Time to get to my reason for being here. ‘Are you involved with MIA?’
‘I’m more of a…relay, than anything else. Why?’
‘I was wondering something. Can you get Ben put on MIA?
Mac stares back. He knows Ben’s story, more or less. Even if he doesn’t know my role in it. That Ben was taken off by Lorders. He must think it will be a waste of time, that there is nothing left of Ben to be found. He’s probably right.
But he nods. ‘Of course. Have you got a photo?’
I shake my head. ‘No. But I’ve got this,’ I say, and pull my drawing of Ben out of my pocket. I’d spent hours on it, making it as lifelike as possible. ‘Is it good enough?’
He whistles. ‘It is more than good; it’s him. It’s perfect. But it’ll have to be scanned, and I haven’t got one here. I’ll get Aiden to do it. All right?’
I force reaction from my face, hide dismay. ‘Thanks,’ is all I say. Mac’s friend, Aiden was the one whose stories of Slateds cutting off their Levos gave Ben the idea to try it in the first place. It was Aiden’s Happy Pills that made the attempt possible. Aiden was also the one who wanted me to report myself found on MIA, such a breach of the rules Slateds must live by that it would be a certain death sentence if Lorders found out. He wasn’t a terrorist, he said, but an activist: trying to change things in other ways.

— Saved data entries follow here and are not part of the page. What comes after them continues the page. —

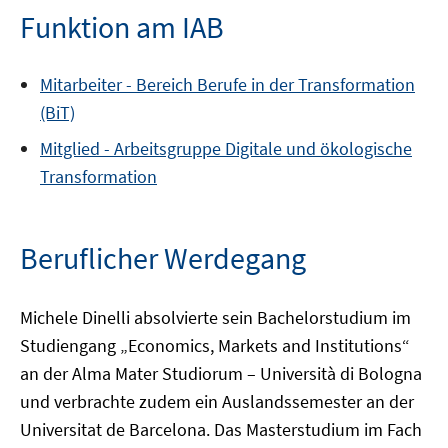
Funktion am IAB
Mitarbeiter -
Bereich
Berufe in der Transformation
(BiT)
Mitglied -
Arbeitsgruppe
Digitale und ökologische
Transformation
Beruflicher Werdegang
Michele Dinelli absolvierte sein Bachelorstudium im
Studiengang „Economics, Markets and Institutions“
an der Alma Mater Studiorum – Università di Bologna
und verbrachte zudem ein Auslandssemester an der
Universitat de Barcelona. Das Masterstudium im Fach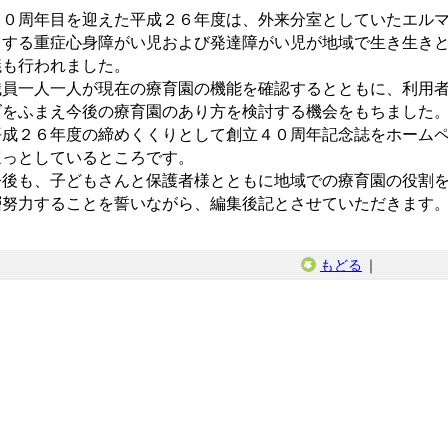
０周年目を迎えた平成２６年度は、外来分室としていたエルマ
とする重症心身障がい児および発達障がい児が地域で生き生き
議も行われました。
員一人一人が現在の療育園の機能を確認するとともに、利用者
ズをふまえ今後の療育園のあり方を検討する機会をもちました
成２６年度の締めくくりとして創立４０周年記念誌をホームペ
ほっとしているところです。
後も、子どもさんと保護者様とともに地域での療育園の役割を
層努力することを誓いながら、編集後記とさせていただきます
もどる
｜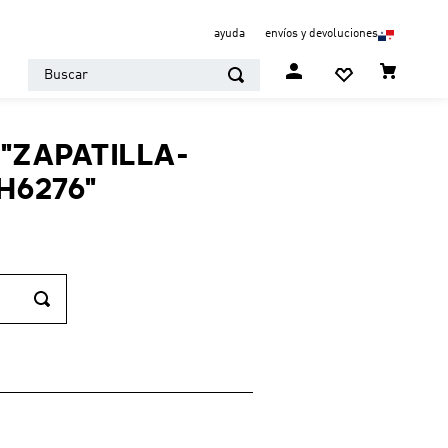
ayuda
envíos y devoluciones
Buscar
"
ZAPATILLA-
H6276
"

Maybe. But at least he doesn’t kill people. Thinking of Robert earlier reminded me of all those students who died. Killed by stray AGT bombs meant for Lorders. I’d had nightmares of that bus attack when I first learned of it, but I couldn’t have been there! I was only ten years old when it happened.
But Nico could have been.
No. Nico would never do that, not a busload of innocent school kids. He wouldn’t. His fight is against the Lorders. My fight.

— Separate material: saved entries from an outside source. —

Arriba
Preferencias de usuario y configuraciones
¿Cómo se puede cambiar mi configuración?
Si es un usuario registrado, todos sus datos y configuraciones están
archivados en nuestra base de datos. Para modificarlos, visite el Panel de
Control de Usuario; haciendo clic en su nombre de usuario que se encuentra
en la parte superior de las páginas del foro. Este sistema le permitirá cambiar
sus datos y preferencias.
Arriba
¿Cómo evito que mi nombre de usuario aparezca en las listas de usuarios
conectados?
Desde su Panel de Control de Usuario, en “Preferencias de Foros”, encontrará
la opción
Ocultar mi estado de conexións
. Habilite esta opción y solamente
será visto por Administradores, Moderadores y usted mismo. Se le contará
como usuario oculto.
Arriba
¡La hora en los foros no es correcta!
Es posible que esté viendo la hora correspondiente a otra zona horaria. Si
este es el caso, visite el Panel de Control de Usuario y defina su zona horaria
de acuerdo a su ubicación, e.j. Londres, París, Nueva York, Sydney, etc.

I convince Mac that I’m all right, to leave me alone to compose myself, and stay looking at Lucy on the screen. What happened to her? I can’t work it out. One minute she is a happy kid with a kitten, a dad who lets her win at chess. The next? I shake my head. She disappears age ten, then somehow there is a huge jump, a gap in time. Rain’s memories don’t begin until about age fourteen, training with Nico and other teenagers, off in some boot camp in the woods. Learning how to shoot guns and blow things up.